Elderly May Be Shortchanged in Stroke Care

They receive fewer tests and less lifestyle change advice than younger patients
By Jane Parry
HealthDay Reporter

FRIDAY, April 17 (HealthDay News) -- Current stroke care practices shortchange the elderly, who undergo fewer diagnostic investigations than their younger counterparts, and who also receive less advice on how to modify their lifestyles in order to prevent stroke recurrence, according to a study published in the March issue of the Postgraduate Medical Journal.

Y-Y Karen Kee, of Mayday University Hospital in Croydon, United Kingdom, and colleagues conducted a study of 250 stroke patients, of whom 149 (60 percent) were aged 75 years and younger. Both groups had a median time from onset to clinic appointment of 24 days.

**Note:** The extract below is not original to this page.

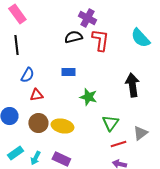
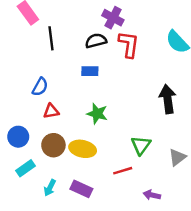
black line: (16, 45) -> (51, 38), moved
blue rectangle: (68, 72) -> (90, 71), moved
green star: (88, 97) -> (97, 114), moved
red line: (118, 144) -> (123, 171), moved
cyan rectangle: (15, 153) -> (26, 168), moved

Although rates of computed tomography scans were similar for younger and older patients, they were performed sooner on younger patients, and this group also had more MRI scans and carotid Doppler imaging tests, the investigators found. Whereas 30.2 percent of younger patients were given advice on weight reduction, only 12.9 percent of older patients received this, and dietary advice was given to 46.3 percent of younger patients versus 31.7 percent of their older counterparts, the researchers note.

"It is important to ensure that older patients receive the same treatment as younger patients, especially as there is growing evidence that older patients benefit from aggressive management of their transient ischemic attack or minor stroke," the authors conclude. "A change in the attitude of healthcare professionals is needed to root out ageism."